As a very debt-adverse person I quite approve of trying to cut down on all that interest that we seem to be paying. As a household where neither of us pay higher rate tax we will get to keep our child benefit. As an OAP (with the sort of index-linked pension that was phased-out about 30 years ago) my mum gets to keep her free TV licence and winter fuel payment as it would be too fiddly to think of a way of taking it away from her (her tax return?). As an environmentalist I welcome the Green Investment Bank. As the daughter-in-law of a man with Parkinsons I don't need to worry that he will be taken off invalidity benefit and sent back to work as he is now 65 (had they interviewed him he would definitely have tried to bluff his way back in, preferably to a job that involved wielding heavy implements). Sigh of relief and happy then?

No of course not. I am worried about everything. All the local authorities that are going to lose money will cut the grants that provide core funding to the voluntary sector no matter what David Cameron says about Big Soc., the local dementia day centre is shutting, far more people will need advice on how to cope with less money from housing and welfare benefits but there will be fewer advice centres and no legal aid to provide it, eighty thousand families will have to move out of London to live in B & Bs in Hastings and Luton, and the Environment Agency will no longer have enough staff to inspect polluters. We even have to worry that too many cuts will lead to a double dip recession with less people paying taxes and then we will end up in as much trouble as the Irish.

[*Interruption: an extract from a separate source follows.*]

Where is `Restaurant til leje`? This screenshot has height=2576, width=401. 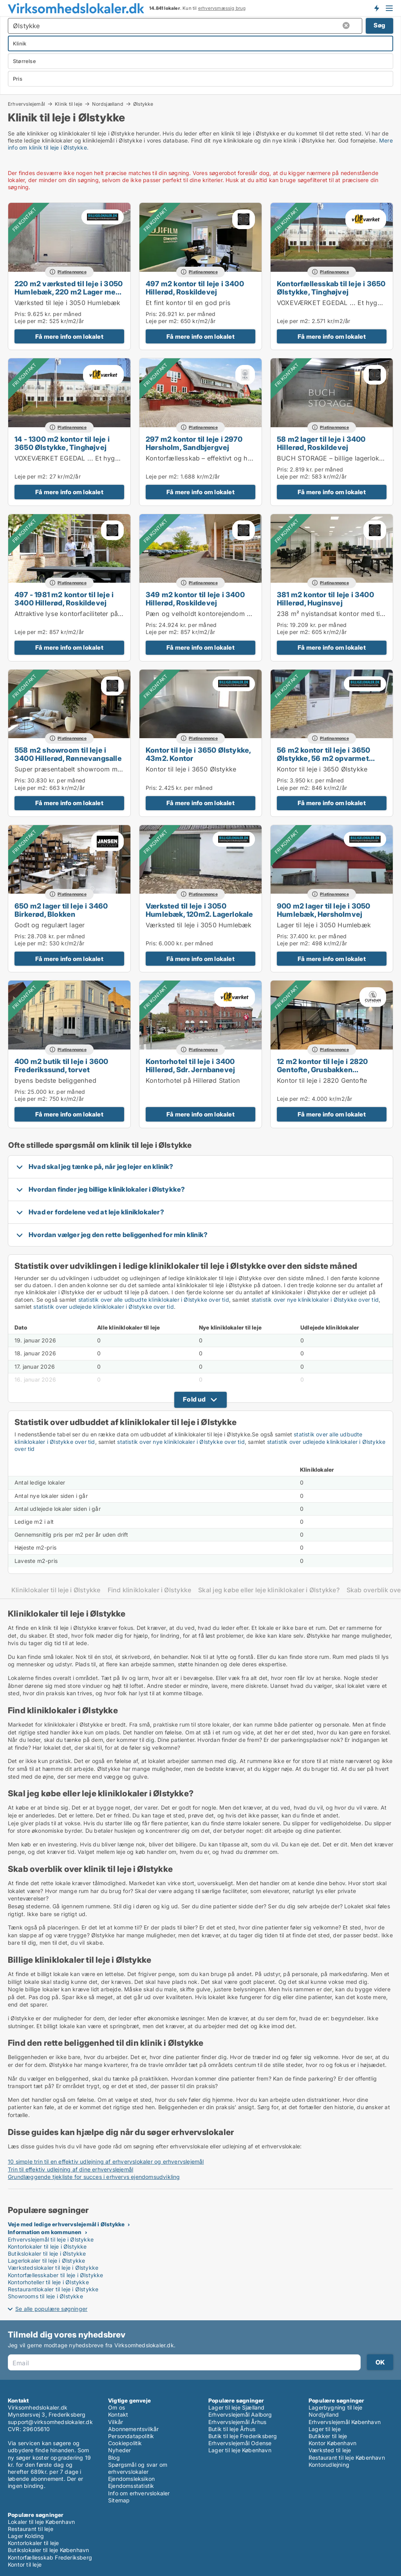
Restaurant til leje is located at coordinates (30, 2528).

So I am going to have to take a closer interest in the figures, read Robert Peston's blog avidly, and try to work out whether we can cut the deficit by clamping down on tax avoidance, bankers' bonuses, digestive biscuits for civil servants and red tape for charities and small businesses (even though most of the money I earn is from helping them to cope with it). But no doubt I will never get my head round it so I am going to spend the next few years feeling cross but without the economic understanding to fight back articulately.